One can’t help but wonder: why are Americans so much more devoted to their universities than we are? What’s the source of this fanatical fandom — the almost religious zeal — that alumni in the U.S. seem to have for their alma mater?
It’s an order of magnitude so much higher than the Canadian experience; surely someone must have studied the phenomenon to try to explain it.
Here’s a story I picked up at a social gathering over the weekend.
A friend, just returned from their regular winter vacation in Arizona, told of a golf date he had at their resort. Members arrive at the clubhouse and are mixed for tee times with the other members, to go out as random foursomes.
My friend was wearing a hat with a large letter M and a golf mate asked if it meant my friend was from Michigan, or was a graduate of the state university. Why? Because the companion was from Ohio. He owed his loyalty to Ohio State — and there was no way he was ever going to even share a tee box with anyone connected to the University of Michigan.
These are gents of retirement age at a winter resort, not hot-blooded young university students who found themselves in the wrong pub.
We don’t get that kind of loyalty in Canada. We don’t pay for it, either.
The alumni associations of Canadian universities and colleges must look across the border with envy at the captive crowds of graduates who can be relied upon for regular financial support.
There are quiet corners on some U.S. campuses, well-treed (or ivy-covered, depending on climate) with well-appointed chapels so that alumni (or their children) can be married under the university logo.
Lord knows what might happen in a mixed marriage, should a lass from Georgetown meet a lad from Gonzaga. Under whose colours would the children be christened?

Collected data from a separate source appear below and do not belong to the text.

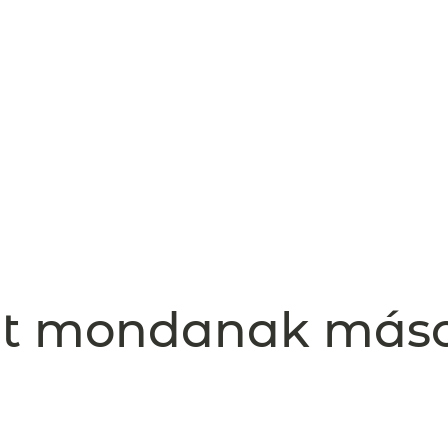
t mondanak más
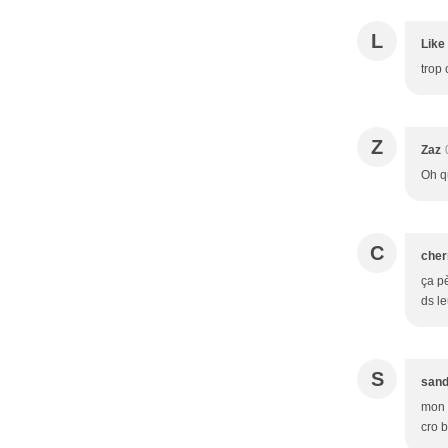
L
Like
trop
Z
Zaz
Oh qu
C
cher
ça pè
ds le
S
sand
mon 3
cro b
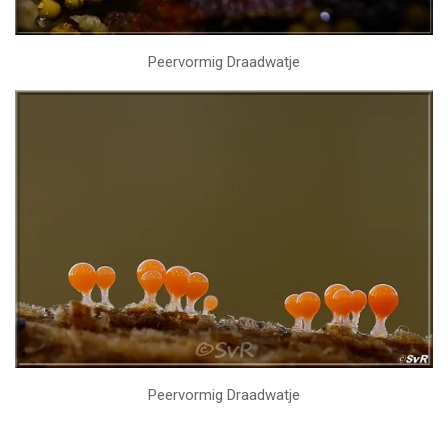
Peervormig Draadwatje
Peervormig Draadwatje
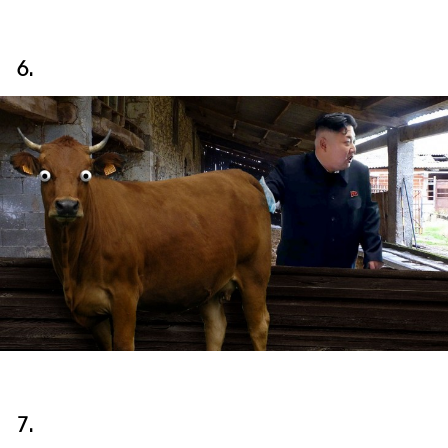
6.
7.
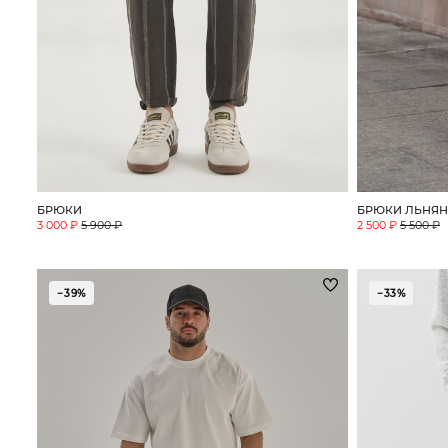
Поло
Рубашки
Свитеры
Толстовки
Футболки
Шорты
БРЮКИ
БРЮКИ ЛЬНЯ
Аксессуары
3 000 ₽
5 900 ₽
2 500 ₽
5 500 ₽
−39%
−33%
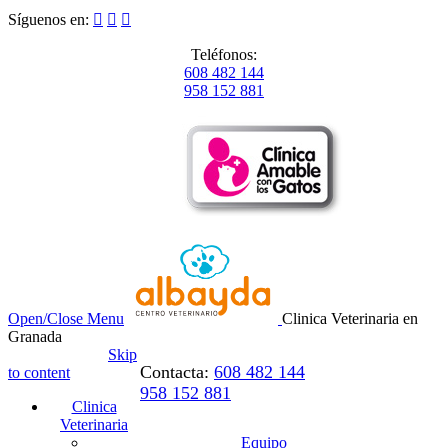
Síguenos en:



Teléfonos:
608 482 144
958 152 881
Open/Close Menu
Clinica Veterinaria en
Granada
Skip
Contacta:
608 482 144
to content
958 152 881
Clinica
Veterinaria
Equipo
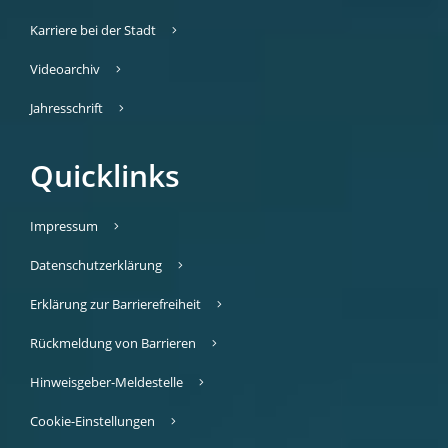
Karriere bei der Stadt
Videoarchiv
Jahresschrift
Quicklinks
Impressum
Datenschutzerklärung
Erklärung zur Barrierefreiheit
Rückmeldung von Barrieren
Hinweisgeber-Meldestelle
Cookie-Einstellungen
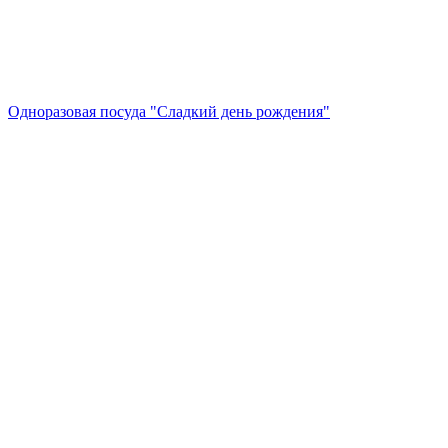
Одноразовая посуда "Сладкий день рождения"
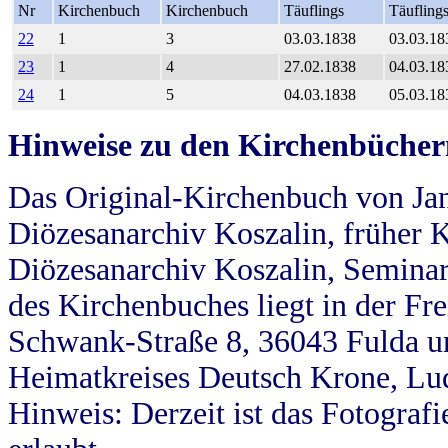
Nr
Kirchenbuch
Kirchenbuch
Täuflings
Täufling
22
1
3
03.03.1838
03.03.18
23
1
4
27.02.1838
04.03.18
24
1
5
04.03.1838
05.03.18
Hinweise zu den Kirchenbücher
Das Original-Kirchenbuch von Jan
Diözesanarchiv Koszalin, früher Kö
Diözesanarchiv Koszalin, Seminar
des Kirchenbuches liegt in der Fr
Schwank-Straße 8, 36043 Fulda u
Heimatkreises Deutsch Krone, Lu
Hinweis: Derzeit ist das Fotograf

In our family, between parents and children, we have collectively paid tuition and fees for 25 years of post-secondary education (not counting the academic enslavement of one as a sessional instructor working on a doctorate). Those years were spent at seven different institutions.
The alumni association letters arrive quite regularly, asking for our grateful support. Where should our loyalties lie?
Cost of education doesn’t seem to explain the differences in alumni loyalty.
American students pay a lot more out of pocket for their educations, but student debt per graduate is similar between our two countries.
Just the same, there is a trillion-dollar U.S. student loan bill outstanding, and millions of students are in default. You can’t use private-versus-public support of tuition costs to explain why U.S. grads are so much more fanatically loyal than Canadian grads.
I’m going to suggest the differences are part of cultural history.
America gained nationhood with a violent revolution against Britain, but retained part of its class system.
America saw itself as just as good as Britain and to prove it, built ivy-league schools that are just as class-based, and resemble the exclusivity of Oxford and Cambridge.
A working-class student who qualifies can enter both, but on acceptance takes on a different (higher) status. In equal-opportunity U.S., status is determined in part by where one gets one’s professional credentials.
Thus, it is important for alumni to promote the status of their alma mater.
In Canada, we retained the British tradition in legal and public institutions, but rejected the rigid class system. We try to rank our universities (Macleans magazine makes an heroic effort every year to do just that), but a degree is more of a degree here, regardless of the appended “from the U of ….”
Instead of ranking class size, or the happiness of second-year students, perhaps Macleans should try to rank the per-graduate donations and loyalty of alumni.
Which schools do best in retaining loyalty of their grads? Which schools have more grads showing up to cheer at sports events years later and which can count on cash gifts or large endowments?
Not quite at the level of U.S. schools, I would imagine. But reviewing that would give a better measurement of our personal connection to the institutions that opened doors for us to achieve our dreams.